Leur parure est plus recherchée que magnifique ; il y regne plus d’élégance que de richesse. La rapidité des modes, qui vieillit tout d’une année à l’autre, la propreté qui leur fait aimer à changer souvent d’ajustement, les préservent d’une somptuosité ridicule : elles n’en dépensent pas moins, mais leur dépense est mieux entendue ; au lieu d’habits râpés & superbes comme en Italie, on voit ici des habits plus simples & toujours frais. Les deux sexes ont à cet égard la même modération, la même délicatesse & ce goût me fait grand plaisir : j’aime fort à ne voir ni galons ni taches. Il n’y a point de peuple, excepté le nôtre, où les femmes surtout portent moins la dorure.

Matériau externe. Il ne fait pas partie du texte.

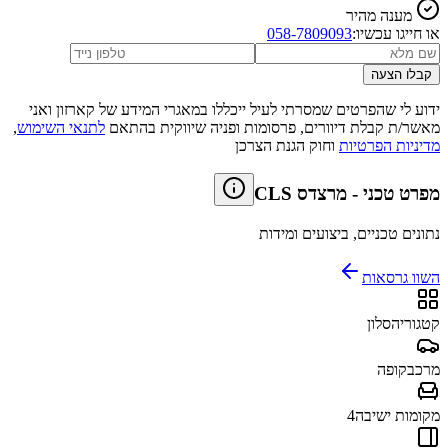
מענה מהיר
או חייגו עכשיו:
058-7809093
קבלו הצעה
ידוע לי שהפרטים שמסרתי לעיל ייכללו במאגרי המידע של קארזון ואני
מאשר/ת קבלת דיוורים, פרסומות ופניה שיווקית בהתאם
לתנאי השימוש
,
מדיניות הפרטיות
וחוק הגנת הצרכן
מפרט טכני
-
מרצדס CLS
נתונים טכניים, ביצועים ומידות
השוו גרסאות
קטגוריה
סלון
מרכב
קופה
מקומות ישיבה
4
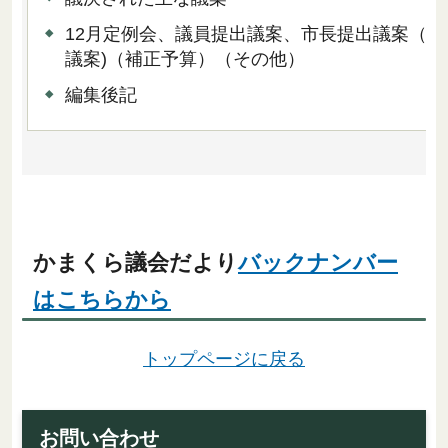
12月定例会、議員提出議案、市長提出議案（条
議案)（補正予算）（その他）
編集後記
かまくら議会だより
バックナンバー
はこちらから
トップページに戻る
お問い合わせ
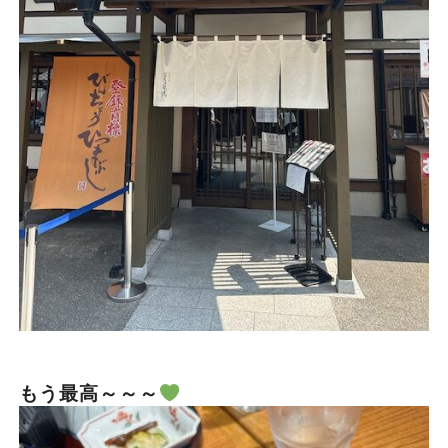
もう最高～～～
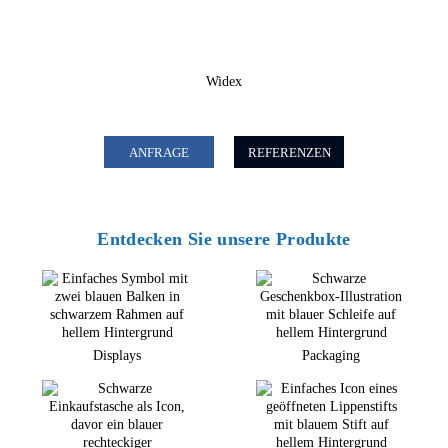
Widex
ANFRAGE
REFERENZEN
Entdecken Sie unsere Produkte
Displays
Packaging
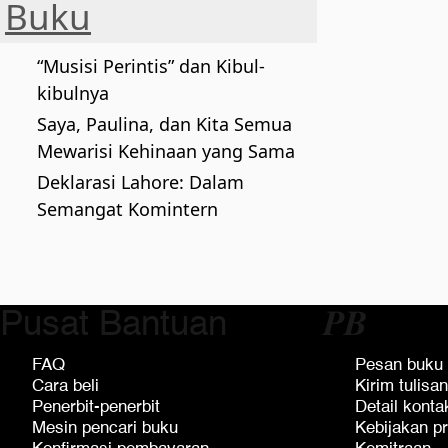
Buku
“Musisi Perintis” dan Kibul-
kibulnya
Saya, Paulina, dan Kita Semua
Mewarisi Kehinaan yang Sama
Deklarasi Lahore: Dalam
Semangat Komintern
Pusat Bantuan
𝑷𝑩
FAQ
Pesan buku
Cara beli
Kirim tulisan
Penerbit-penerbit
Detail konta
Mesin pencari buku
Kebijakan pr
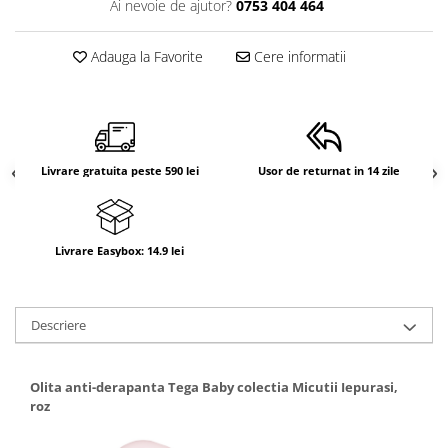
Ai nevoie de ajutor?
0753 404 464
Adauga la Favorite
Cere informatii
Livrare gratuita peste 590 lei
Usor de returnat in 14 zile
Livrare Easybox: 14.9 lei
Descriere
Olita anti-derapanta Tega Baby colectia Micutii Iepurasi,
roz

On voit les mêmes étoffes dans tous les états & l’on auroit peine à distinguer une duchesse d’une bourgeoise, si la premiere n’avoit l’art de trouver des distinctions que l’autre n’oseroit imiter. Or ceci semble avoir sa difficulté ; car quelque mode qu’on prenne à la cour, cette mode est suivie à l’instant à la ville ; & il n’en est pas des bourgeoises de Paris comme des provinciales & des étrangeres, qui ne sont jamais qu’à la mode qui n’est plus. Il n’en est pas encore comme dans les autres pays, où les plus grands étant aussi les plus riches, leurs femmes se distinguent par un luxe que les autres ne peuvent égaler. Si les femmes de la cour prenoient ici cette voie, elles seroient bientôt effacées par celles des financiers.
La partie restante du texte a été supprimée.